After recovery of blood counts above these levels, dosing may be restarted at 5 mg twice daily and gradually increased based on careful monitoring of blood cell counts.
Dose reductions should be considered if the platelet counts decrease below 100,000/mm3 with the goal of avoiding dose interruptions for thrombocytopenia.
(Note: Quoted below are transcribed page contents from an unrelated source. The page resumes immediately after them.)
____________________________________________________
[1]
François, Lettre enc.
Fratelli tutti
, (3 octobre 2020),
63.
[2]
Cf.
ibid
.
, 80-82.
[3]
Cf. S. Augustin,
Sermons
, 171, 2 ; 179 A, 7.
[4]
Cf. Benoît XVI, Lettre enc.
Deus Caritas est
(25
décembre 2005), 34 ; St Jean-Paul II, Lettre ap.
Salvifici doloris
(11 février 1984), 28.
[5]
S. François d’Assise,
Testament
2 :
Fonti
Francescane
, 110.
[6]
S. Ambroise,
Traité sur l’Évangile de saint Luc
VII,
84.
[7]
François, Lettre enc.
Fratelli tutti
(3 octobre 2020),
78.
In polycythemia vera, dose reduction should also be considered if hemoglobin decreases below 12 g/dL and is recommended if hemoglobin decreases below 10 g/dL.
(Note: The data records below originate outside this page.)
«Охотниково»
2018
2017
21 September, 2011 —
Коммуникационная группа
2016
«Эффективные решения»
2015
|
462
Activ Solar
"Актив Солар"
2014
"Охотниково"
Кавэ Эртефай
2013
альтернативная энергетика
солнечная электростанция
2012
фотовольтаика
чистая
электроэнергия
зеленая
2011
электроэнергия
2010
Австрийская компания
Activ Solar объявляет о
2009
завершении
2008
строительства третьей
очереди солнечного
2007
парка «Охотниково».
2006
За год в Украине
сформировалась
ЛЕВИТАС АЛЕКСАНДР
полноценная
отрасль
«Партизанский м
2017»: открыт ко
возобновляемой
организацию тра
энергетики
If efficacy is considered insufficient and blood counts are adequate, doses may be increased by a maximum of 5 mg twice daily, up to the maximum dose of 25 mg twice daily.
The starting dose should not be increased within the first four weeks of treatment and thereafter no more frequently than at 2-week intervals.
Administration instruction: The maximum dose of ruxolitinib (Jakavi) is 25 mg twice daily.
If a dose is missed, the patient should not take an additional dose, but should take the next usual prescribed dose.
Treatment may be continued as long as the benefit: risk remains positive.
Dose adjustment with concomitant strong CYP3A4 Inhibitors or fluconazole: When ruxolitinib (Jakavi) is administered with strong CYP3A4 inhibitors or dual moderate inhibitors of CYP2C9 and CYP3A4 enzymes (e.g. fluconazole), the total daily dose of ruxolitinib (Jakavi) should be reduced by approximately 50% either by decreasing the twice daily dose or by decreasing the frequency of dosing to the corresponding once daily dose when twice daily dosing is not practical. Avoid the concomitant use of ruxolitinib (Jakavi) with fluconazole doses of greater than 200 mg daily (see Interactions).
More frequent monitoring of hematology parameters and clinical signs and symptoms of ruxolitinib (Jakavi) related adverse reactions is recommended upon initiation of a strong CYP3A4 inhibitor or dual moderate inhibitors of CYP2C9 and CYP3A4 enzymes.
Special populations: Renal impairment: In patients with severe renal impairment (creatinine clearance (Clcr) less than 30 mL/min) the recommended starting dose based on platelet count for MF patients should be reduced by approximately 50%. The recommended starting dose for PV patients with severe renal impairment is 5 mg twice daily. Patients diagnosed with severe renal impairment while receiving ruxolitinib (Jakavi) should be carefully monitored and may need to have their doses reduced to avoid adverse drug reactions.
There are limited data to determine the best dosing options for patients with end-stage renal disease (ESRD) on dialysis.
Available data in this population suggest that, MF patients on dialysis, should be started on an initial single dose of 15 mg or 20 mg based on platelet counts with subsequent single doses only after each dialysis session, and with careful monitoring of safety and efficacy.
The recommended starting dose for PV patients with ESRD on hemodialysis is a single dose of 10 mg, to be administered post-dialysis and only on the day of hemodialysis and with careful monitoring of safety and efficacy (see Pharmacology under Actions).
Hepatic impairment: In patients with any hepatic impairment the recommended starting dose based on platelet count should be reduced by approximately 50%. Patients diagnosed with hepatic impairment while receiving ruxolitinib (Jakavi) should be carefully monitored and may need to have their dose reduced to avoid adverse drug reactions.
Pediatrics: Safety and efficacy of ruxolitinib (Jakavi) in pediatric patients have not been established.
Geriatrics: No additional dose adjustments are recommended for elderly patients.
Method of administration: Ruxolitinib (Jakavi) is dosed orally and can be administered with or without food.